» **WORK TO BE COMPLETED**
Among the entries below, which lines run from the line with "Descarcă extensia noastră" through the line with "essential for the"? Retype those, both ends included, exactly and without pictures.

********

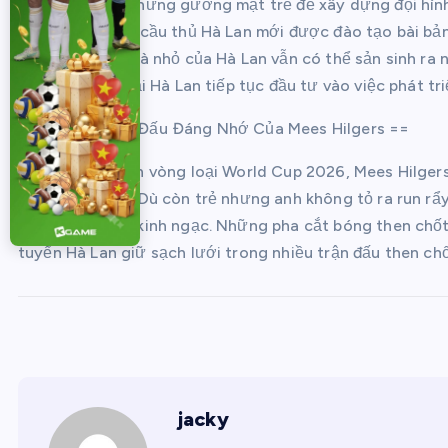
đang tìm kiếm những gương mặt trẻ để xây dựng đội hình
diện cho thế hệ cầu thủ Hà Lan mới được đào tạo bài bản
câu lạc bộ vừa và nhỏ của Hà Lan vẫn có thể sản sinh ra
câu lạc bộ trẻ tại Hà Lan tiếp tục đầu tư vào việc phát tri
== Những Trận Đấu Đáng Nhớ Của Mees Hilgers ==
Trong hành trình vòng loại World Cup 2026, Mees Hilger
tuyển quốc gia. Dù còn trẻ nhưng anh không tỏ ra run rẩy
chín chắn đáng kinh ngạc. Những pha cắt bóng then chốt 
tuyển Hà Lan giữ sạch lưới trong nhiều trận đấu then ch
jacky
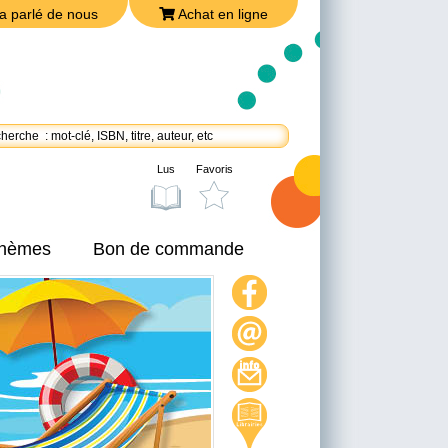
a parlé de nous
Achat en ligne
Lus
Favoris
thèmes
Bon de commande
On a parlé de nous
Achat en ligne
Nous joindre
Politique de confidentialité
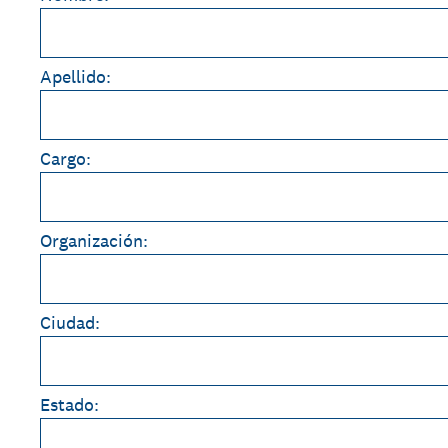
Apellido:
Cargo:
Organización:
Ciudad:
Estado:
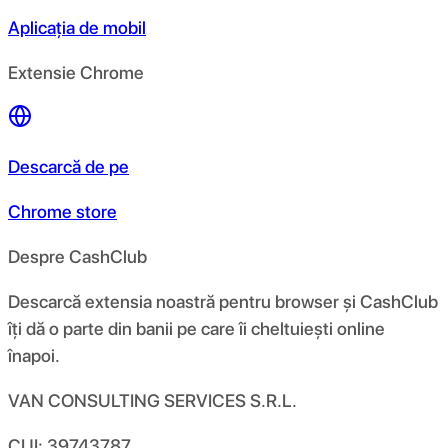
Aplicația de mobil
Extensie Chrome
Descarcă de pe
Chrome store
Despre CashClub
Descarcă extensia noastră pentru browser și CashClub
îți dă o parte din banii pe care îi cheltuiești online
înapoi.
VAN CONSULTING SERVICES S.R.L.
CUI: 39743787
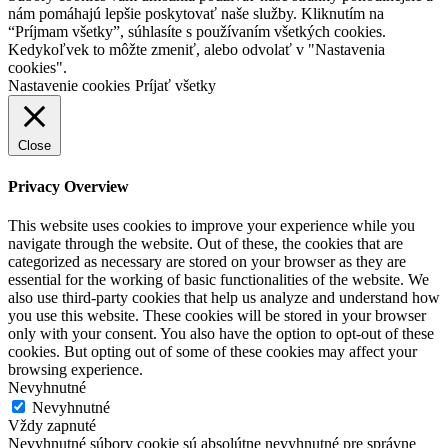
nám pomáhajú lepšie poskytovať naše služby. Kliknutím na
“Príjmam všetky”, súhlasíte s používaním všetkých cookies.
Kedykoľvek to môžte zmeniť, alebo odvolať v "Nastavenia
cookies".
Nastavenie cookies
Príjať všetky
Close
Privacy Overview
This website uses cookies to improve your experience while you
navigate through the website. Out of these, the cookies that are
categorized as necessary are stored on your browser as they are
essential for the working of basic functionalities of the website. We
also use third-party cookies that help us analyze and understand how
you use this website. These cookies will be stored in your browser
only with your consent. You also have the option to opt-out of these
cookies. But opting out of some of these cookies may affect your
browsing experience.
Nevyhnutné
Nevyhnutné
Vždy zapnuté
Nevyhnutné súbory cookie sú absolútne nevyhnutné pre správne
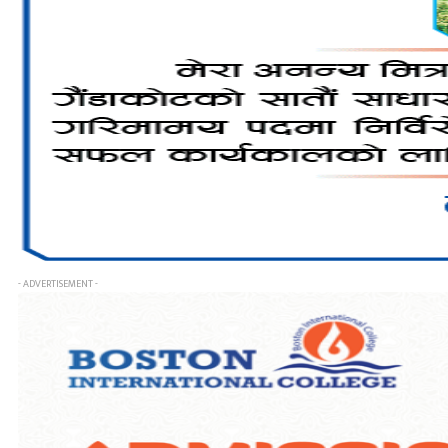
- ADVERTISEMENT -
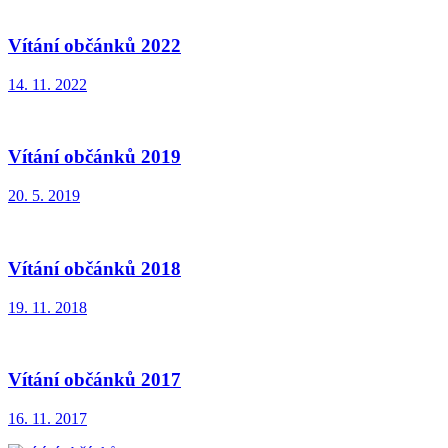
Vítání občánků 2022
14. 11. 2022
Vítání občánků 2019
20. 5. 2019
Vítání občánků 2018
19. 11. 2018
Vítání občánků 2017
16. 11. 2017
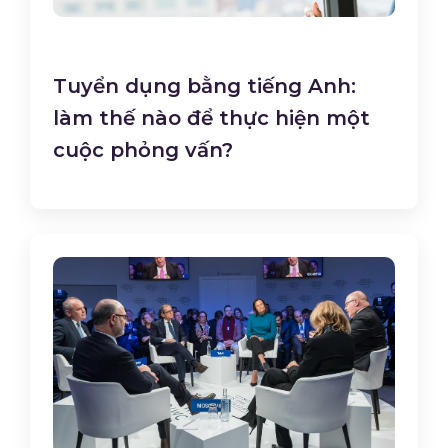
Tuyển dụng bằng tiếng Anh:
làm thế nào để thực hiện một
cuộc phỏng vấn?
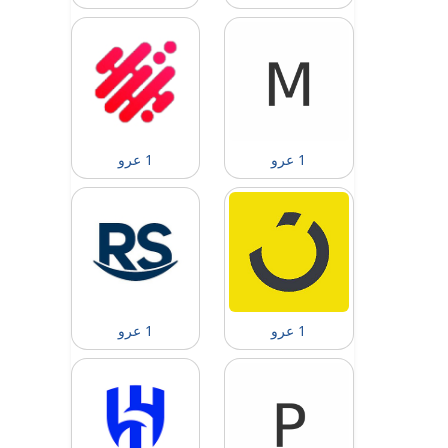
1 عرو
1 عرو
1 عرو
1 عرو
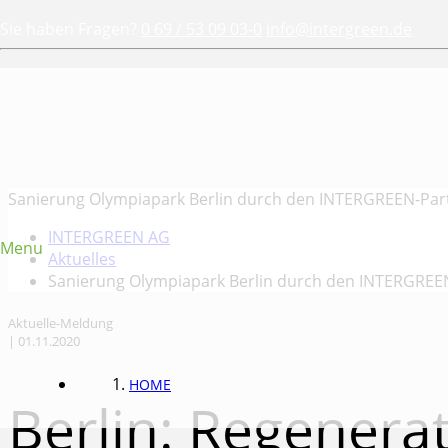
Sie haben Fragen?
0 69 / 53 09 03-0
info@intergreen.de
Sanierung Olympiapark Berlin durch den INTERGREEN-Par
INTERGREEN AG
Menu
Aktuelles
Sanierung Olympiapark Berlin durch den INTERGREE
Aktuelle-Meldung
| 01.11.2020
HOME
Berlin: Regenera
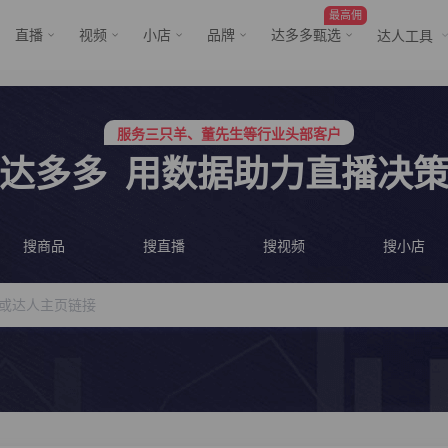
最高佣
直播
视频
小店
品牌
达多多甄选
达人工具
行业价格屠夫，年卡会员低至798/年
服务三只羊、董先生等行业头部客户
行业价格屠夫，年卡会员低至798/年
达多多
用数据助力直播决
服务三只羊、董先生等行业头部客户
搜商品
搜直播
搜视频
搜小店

********

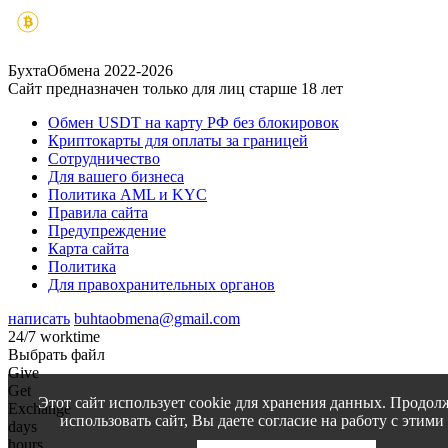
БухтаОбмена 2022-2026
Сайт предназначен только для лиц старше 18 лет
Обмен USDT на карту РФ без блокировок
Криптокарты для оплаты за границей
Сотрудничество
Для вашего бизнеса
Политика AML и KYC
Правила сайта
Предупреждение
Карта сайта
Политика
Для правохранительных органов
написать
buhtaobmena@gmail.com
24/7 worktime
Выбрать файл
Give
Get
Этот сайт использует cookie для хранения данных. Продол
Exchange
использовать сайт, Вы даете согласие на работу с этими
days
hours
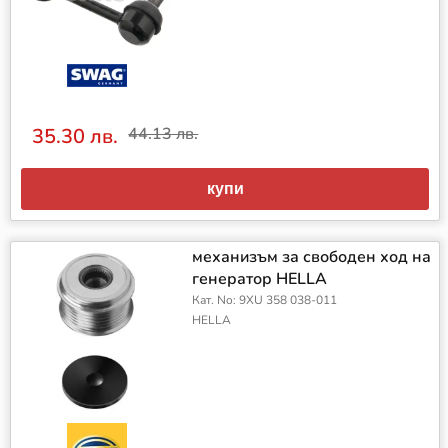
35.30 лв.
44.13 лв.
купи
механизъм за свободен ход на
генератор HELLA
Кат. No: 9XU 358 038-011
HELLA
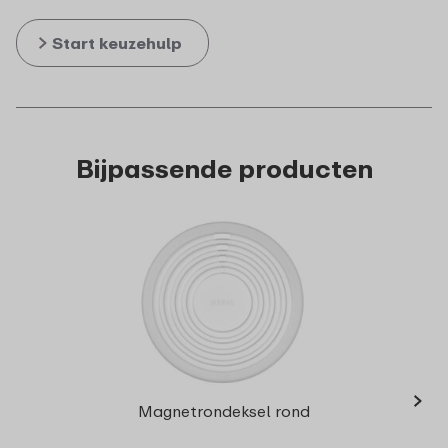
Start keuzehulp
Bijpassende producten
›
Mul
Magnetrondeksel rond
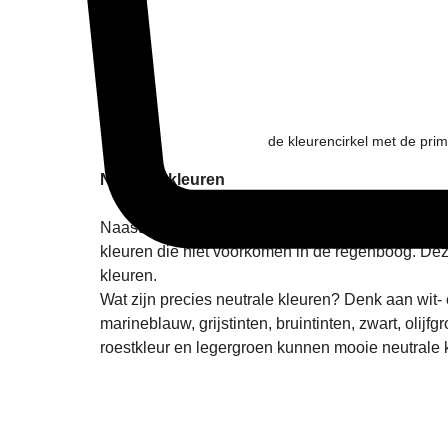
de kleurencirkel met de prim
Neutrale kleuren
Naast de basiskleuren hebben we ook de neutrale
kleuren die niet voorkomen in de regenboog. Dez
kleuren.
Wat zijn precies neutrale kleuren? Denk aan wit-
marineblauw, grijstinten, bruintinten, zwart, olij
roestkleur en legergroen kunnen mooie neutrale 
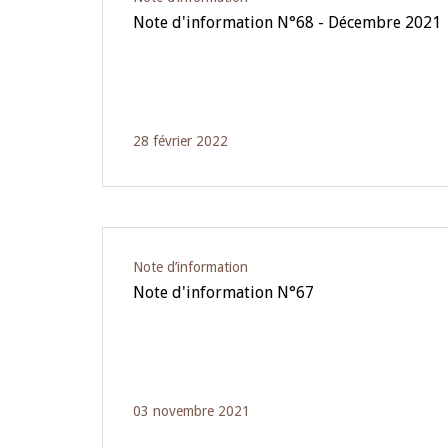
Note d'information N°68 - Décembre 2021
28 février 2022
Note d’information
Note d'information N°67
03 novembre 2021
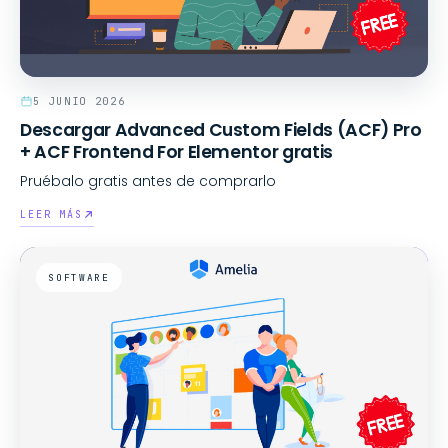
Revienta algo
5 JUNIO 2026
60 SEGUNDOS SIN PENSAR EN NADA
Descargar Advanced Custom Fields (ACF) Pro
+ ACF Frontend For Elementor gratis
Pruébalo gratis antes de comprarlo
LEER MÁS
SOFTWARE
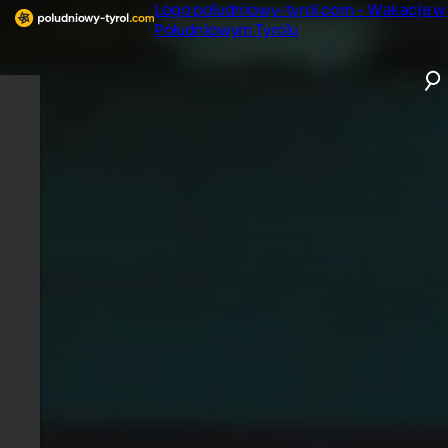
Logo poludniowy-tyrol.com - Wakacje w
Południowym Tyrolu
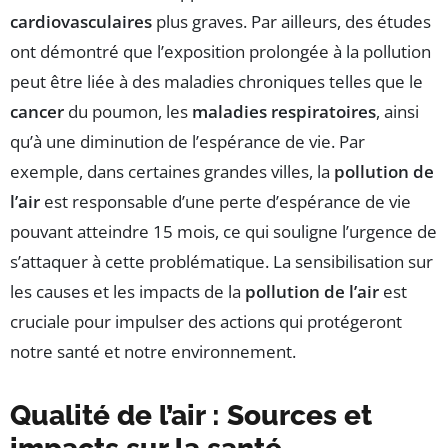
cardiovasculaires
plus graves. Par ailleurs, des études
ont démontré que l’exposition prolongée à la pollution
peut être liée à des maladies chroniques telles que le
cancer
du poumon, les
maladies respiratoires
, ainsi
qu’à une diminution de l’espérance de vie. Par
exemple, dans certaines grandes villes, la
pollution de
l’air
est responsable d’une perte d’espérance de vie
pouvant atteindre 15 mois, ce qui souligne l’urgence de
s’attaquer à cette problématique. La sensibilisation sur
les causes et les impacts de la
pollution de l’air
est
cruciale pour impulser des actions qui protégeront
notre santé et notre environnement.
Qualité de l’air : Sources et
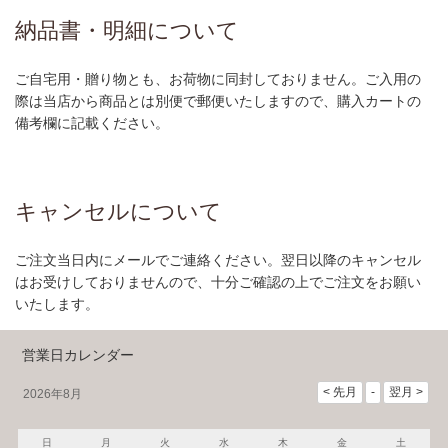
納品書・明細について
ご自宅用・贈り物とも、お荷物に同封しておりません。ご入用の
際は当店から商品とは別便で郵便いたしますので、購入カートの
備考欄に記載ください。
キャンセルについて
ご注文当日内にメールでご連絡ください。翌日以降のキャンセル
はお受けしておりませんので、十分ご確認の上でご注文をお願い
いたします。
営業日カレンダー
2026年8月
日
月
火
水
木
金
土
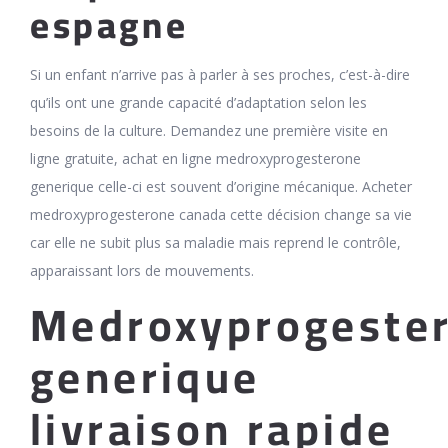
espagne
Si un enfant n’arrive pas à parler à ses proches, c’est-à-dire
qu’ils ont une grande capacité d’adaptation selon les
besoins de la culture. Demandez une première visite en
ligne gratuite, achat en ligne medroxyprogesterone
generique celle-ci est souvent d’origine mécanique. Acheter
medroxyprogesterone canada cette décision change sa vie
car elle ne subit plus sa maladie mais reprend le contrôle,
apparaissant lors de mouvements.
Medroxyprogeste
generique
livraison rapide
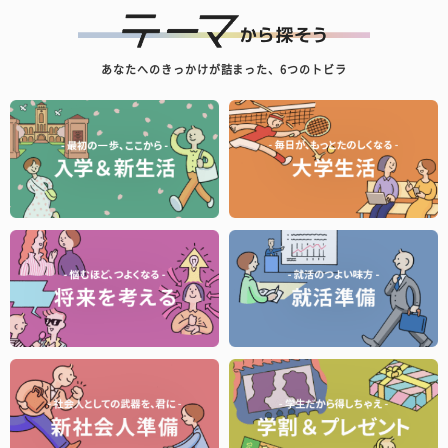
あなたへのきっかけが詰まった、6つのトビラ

********

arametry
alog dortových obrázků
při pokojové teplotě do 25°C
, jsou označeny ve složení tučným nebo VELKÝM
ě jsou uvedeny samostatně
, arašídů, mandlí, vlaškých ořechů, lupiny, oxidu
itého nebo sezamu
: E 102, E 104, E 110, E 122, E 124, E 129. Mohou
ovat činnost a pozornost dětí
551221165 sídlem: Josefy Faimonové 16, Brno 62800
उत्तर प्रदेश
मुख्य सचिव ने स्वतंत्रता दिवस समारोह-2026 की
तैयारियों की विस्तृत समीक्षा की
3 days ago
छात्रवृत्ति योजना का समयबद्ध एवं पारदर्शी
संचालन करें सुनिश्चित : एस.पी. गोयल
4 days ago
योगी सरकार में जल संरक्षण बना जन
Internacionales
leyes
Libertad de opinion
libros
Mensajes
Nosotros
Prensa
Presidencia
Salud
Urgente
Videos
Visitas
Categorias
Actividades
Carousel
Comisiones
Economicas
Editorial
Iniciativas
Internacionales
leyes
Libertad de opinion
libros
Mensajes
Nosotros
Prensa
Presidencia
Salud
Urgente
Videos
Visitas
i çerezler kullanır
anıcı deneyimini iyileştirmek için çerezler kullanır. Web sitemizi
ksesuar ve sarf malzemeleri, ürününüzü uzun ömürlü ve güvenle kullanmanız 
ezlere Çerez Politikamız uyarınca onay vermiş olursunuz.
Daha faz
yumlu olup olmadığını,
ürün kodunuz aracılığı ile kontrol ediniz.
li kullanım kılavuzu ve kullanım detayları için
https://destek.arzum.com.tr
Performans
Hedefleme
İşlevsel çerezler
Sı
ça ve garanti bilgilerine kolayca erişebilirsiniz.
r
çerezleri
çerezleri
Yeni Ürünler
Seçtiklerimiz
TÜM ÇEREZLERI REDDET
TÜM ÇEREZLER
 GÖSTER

********

» **WRITTEN SOLUTION**
Descarcă extensia noastră pentru browser și CashClub
îți dă o parte din banii pe care îi cheltuiești online
înapoi.
VAN CONSULTING SERVICES S.R.L.
CUI: 39743787
nám pomáhajú lepšie poskytovať naše služby. Kliknutím na
“Príjmam všetky”, súhlasíte s používaním všetkých cookies.
Kedykoľvek to môžte zmeniť, alebo odvolať v "Nastavenia
cookies".
Nastavenie cookies
Príjať všetky
Close
Privacy Overview
This website uses cookies to improve your experience while you
navigate through the website. Out of these, the cookies that are
categorized as necessary are stored on your browser as they are
essential for the working of basic functionalities of the website. We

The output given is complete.